/De Miguel Reale Júnior, a “Rita”

Do livro “Dez Mulheres”, de Reale Jr.,lançado em 30 de março de 2004, texto oferecido pela Editora Best Seller:

RITA

Ela acreditava que o iria contrariar, pois Ivano veementemente já manifestara apenas desejar ter filhos passados dois anos de casados. Receosa, esperou que chegasse vitorioso do jogo de rúgbi para comunicar que desconfiava estar grávida, uma vez que havia passado quinze dias e não menstruara. Não podia esperar, todavia, que a reação fosse tão violenta como foi.
Aos gritos a acusou de haver sido ludibriado, de ter propositadamente deixado de tomar pílulas para engravidar e assim tentar ter as atenções voltadas para si. Podia tirar o cavalinho da chuva que não seria por isso tratada a pão-de-ló. Continuaria com seus compromissos de partidas de rúgbi e de jogo de malha até debaixo d’água. Só não a levava para fazer um aborto porque sua família, em especial sua mãe, era muito católica. Filho era golpe sujo. Ela bem sabia que a situação financeira estava broca. A fábrica passava por dificuldades e ela querendo arranjar um gasto enorme como esse. Ora, um filho era um custo perene, e o momento não estava para imprudências.

Rita chorou desbragadamente. Na manhã seguinte correu à farmácia para comprar um teste de gravidez, o que deveria ter feito antes. O resultado foi negativo. Ufa! Que sorte. Não queria mesmo ficar grávida do jeito que as coisas caminhavam, decepcionada que estava em tão pouco tempo com o casamento. Ivano, ao saber do teste negativo, apenas disse ter ficado claro o golpe. Ao não dar certo, agora a verdade aparecia. Com ele era assim, ela que aprendesse.

Ivano sempre fora gritalhão, sanguíneo no comportamento e na cor, descendente que era de ucranianos. Seus avós paternos e maternos chegaram ao Brasil logo após a Guerra, católicos fervorosos, com verdadeiro ódio aos comunistas. Sua mãe acreditava na santidade de João Paulo II antes mesmo de ele morrer. O pai, dono de uma fábrica de motores elétricos, levara o filho a estudar engenharia na Escola de Engenharia Mauá, onde viera a ser colega do irmão de Rita, por meio do qual dela se aproximara.

O irmão e Ivano formavam um grupo animado com os colegas de faculdade, e Rita passara a conviver com eles todos os finais de semana, fosse porque iam estudar em sua casa, fosse nas disputas de boliche ou de futebol de salão. De repente se viu torcendo sempre pelo time de Ivano, cuja espontaneidade e jeito de menino crescido, a precisar sempre de colo, a encantava. Caso perdesse no jogo, ficava inconsolado, quase chegando a chorar.
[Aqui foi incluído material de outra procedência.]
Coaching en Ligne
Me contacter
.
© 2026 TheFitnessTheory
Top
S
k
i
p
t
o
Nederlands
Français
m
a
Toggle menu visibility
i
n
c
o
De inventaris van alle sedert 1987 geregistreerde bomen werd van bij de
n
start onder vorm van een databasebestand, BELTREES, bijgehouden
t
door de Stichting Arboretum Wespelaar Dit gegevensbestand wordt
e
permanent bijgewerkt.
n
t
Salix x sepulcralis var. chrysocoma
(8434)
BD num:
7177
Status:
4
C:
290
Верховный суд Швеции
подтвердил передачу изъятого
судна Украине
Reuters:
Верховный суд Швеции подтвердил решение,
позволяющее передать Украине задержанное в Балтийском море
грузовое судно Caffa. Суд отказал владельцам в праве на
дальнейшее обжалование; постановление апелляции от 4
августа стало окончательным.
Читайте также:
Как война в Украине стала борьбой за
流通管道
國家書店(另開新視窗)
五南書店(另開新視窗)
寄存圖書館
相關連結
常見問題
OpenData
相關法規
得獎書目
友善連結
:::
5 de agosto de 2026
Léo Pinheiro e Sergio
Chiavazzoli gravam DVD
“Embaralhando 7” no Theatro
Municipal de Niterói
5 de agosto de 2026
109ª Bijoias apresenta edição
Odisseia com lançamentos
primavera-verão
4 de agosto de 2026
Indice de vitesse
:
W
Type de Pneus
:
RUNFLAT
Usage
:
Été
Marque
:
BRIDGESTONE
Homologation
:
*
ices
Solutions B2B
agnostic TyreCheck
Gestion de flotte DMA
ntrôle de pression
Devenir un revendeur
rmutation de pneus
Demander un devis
Naquele corpanzil de um metro e oitenta e braços musculosos morava uma criança, e esse ar de órfão abandonado das estepes ucranianas a seduziu. Iria domá-lo, lapidar a pedra na qual residia um coração generoso.

Rita, ao contrário de Ivano, era delicada. Sua pele morena-clara lembrava porcelana. O nariz adunco saía de uma fronte aberta, a testa larga e os olhos castanhos grandes, lábios grossos. Alta, de um metro e setenta, tinha o corpo bem desenhado. Ao corpo correspondia o espírito. Formada em desenho industrial, amava as artes e plantas. Tivera uma grande chance e a abraçara ao ser contratada como desenhista de azulejos, trabalhando em uma loja no atendimento a clientes especiais, projetando azulejos na linha dos desenhos italianos e espanhóis. E ainda por cima a loja era próxima de seu apartamento, no Itaim-Bibi.

Já na lua-de-mel, no entanto, as dificuldades surgiram. A escolha da viagem foi um drama. Ivano não parava de lembrar a falta de dinheiro, tanto que iriam residir em um apartamento, no qual Rita já morava, de dois quartos na rua Itacema. Rita propunha que ficassem dez dias em Visconde de Mauá, assim iriam de carro, sem o custo do avião, e a natureza era deslumbrante, especialmente no mês de junho, prestes a começar o inverno. Ivano propunha irem a Miami, a passagem não era tão cara, e assim poderia comprar mais baratos equipamentos eletrônicos para a empresa. Prevaleceu a idéia de Ivano, e a lua-de-mel foi um entrar e sair de lojas e lojinhas em Miami. Voltaram estressados, é lógico.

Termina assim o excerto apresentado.